### [Task inputs]

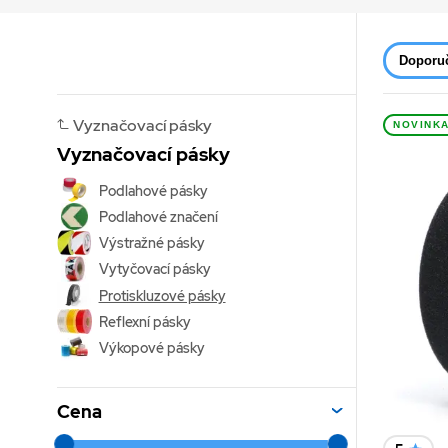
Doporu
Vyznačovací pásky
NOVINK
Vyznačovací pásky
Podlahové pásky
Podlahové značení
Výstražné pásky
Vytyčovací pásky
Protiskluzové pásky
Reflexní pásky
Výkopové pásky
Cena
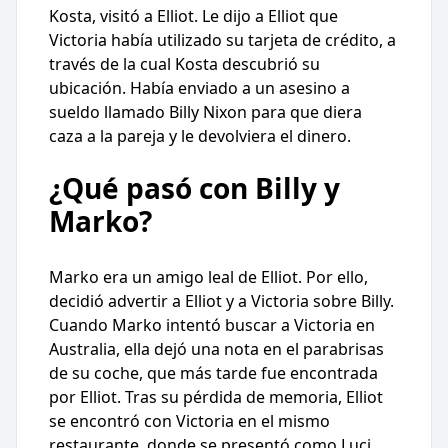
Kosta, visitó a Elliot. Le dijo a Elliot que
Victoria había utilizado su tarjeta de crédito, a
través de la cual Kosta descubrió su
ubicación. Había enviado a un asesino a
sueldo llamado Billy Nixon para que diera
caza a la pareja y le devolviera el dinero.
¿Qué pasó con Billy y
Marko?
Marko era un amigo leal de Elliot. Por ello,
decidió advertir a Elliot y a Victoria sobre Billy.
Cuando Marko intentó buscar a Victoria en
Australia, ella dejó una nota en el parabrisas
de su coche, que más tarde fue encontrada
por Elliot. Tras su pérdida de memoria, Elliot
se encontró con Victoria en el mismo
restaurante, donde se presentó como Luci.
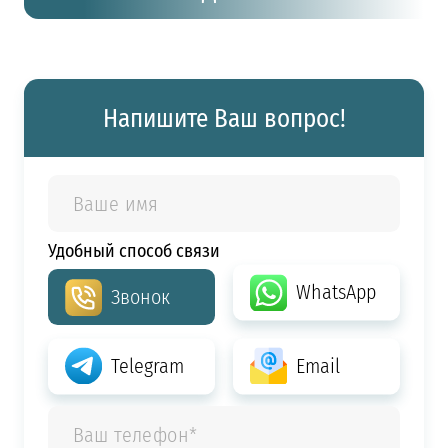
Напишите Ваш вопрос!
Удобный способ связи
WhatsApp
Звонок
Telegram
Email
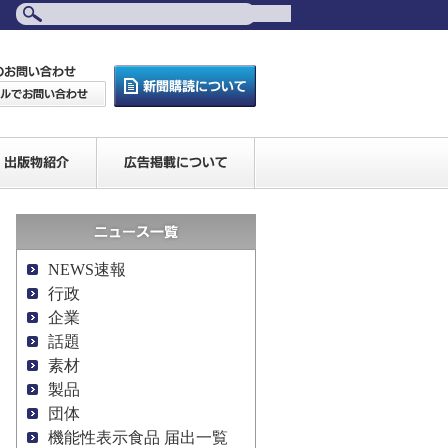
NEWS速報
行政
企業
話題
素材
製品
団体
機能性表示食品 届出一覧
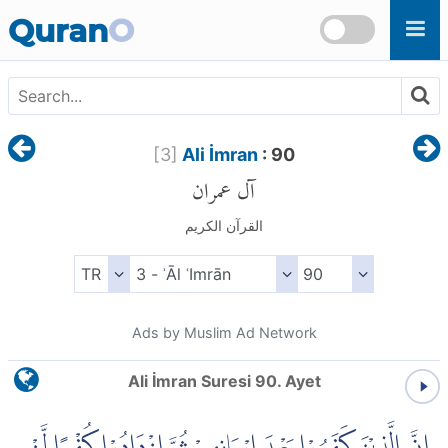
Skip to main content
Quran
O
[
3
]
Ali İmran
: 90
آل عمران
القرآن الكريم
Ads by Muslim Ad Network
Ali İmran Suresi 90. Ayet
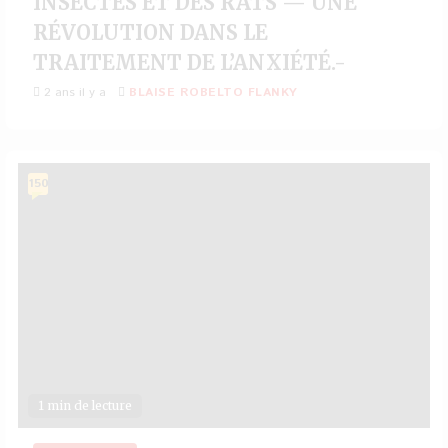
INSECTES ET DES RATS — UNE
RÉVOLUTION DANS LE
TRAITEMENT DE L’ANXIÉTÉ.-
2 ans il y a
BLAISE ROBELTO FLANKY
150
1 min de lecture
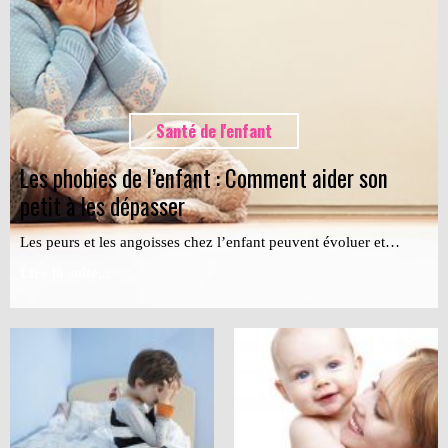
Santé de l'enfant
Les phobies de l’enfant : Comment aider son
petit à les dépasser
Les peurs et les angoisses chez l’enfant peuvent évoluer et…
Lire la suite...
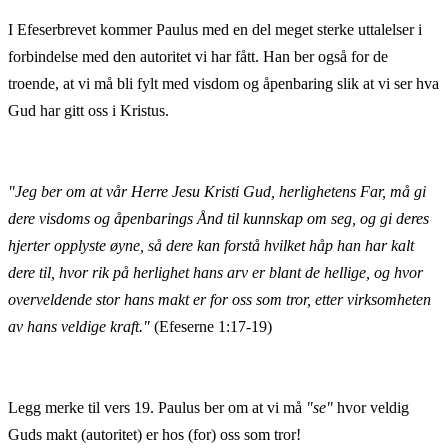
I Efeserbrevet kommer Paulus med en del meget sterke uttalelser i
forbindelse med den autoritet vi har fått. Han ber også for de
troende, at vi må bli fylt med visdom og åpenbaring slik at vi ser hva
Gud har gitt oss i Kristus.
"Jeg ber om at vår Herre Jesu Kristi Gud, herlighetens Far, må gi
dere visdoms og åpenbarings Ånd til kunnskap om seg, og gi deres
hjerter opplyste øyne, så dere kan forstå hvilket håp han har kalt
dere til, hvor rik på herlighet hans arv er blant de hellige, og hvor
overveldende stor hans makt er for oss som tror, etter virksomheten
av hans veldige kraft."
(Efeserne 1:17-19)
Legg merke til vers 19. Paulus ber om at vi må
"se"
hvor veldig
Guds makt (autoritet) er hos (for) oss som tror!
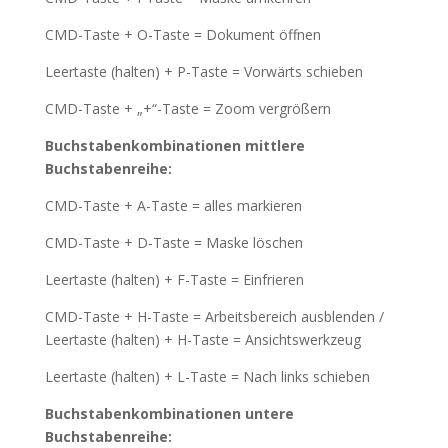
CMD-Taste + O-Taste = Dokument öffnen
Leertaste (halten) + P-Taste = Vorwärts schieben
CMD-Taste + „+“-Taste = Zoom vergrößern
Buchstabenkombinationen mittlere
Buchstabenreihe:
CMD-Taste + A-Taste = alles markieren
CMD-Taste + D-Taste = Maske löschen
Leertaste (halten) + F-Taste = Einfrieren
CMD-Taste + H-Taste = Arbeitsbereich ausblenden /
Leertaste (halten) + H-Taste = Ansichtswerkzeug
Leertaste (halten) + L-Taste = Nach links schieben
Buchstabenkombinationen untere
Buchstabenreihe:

### [Problem to solve]
Retype, word for word, only the lines from the line with "Legg merke til" to the final line of the listing above; the pictures do not belong in the copy.

### [Response to the task]
Legg merke til vers 19. Paulus ber om at vi må
"se"
hvor veldig
Guds makt (autoritet) er hos (for) oss som tror!
CMD-Taste + O-Taste = Dokument öffnen
Leertaste (halten) + P-Taste = Vorwärts schieben
CMD-Taste + „+“-Taste = Zoom vergrößern
Buchstabenkombinationen mittlere
Buchstabenreihe:
CMD-Taste + A-Taste = alles markieren
CMD-Taste + D-Taste = Maske löschen
Leertaste (halten) + F-Taste = Einfrieren
CMD-Taste + H-Taste = Arbeitsbereich ausblenden /
Leertaste (halten) + H-Taste = Ansichtswerkzeug
Leertaste (halten) + L-Taste = Nach links schieben
Buchstabenkombinationen untere
Buchstabenreihe:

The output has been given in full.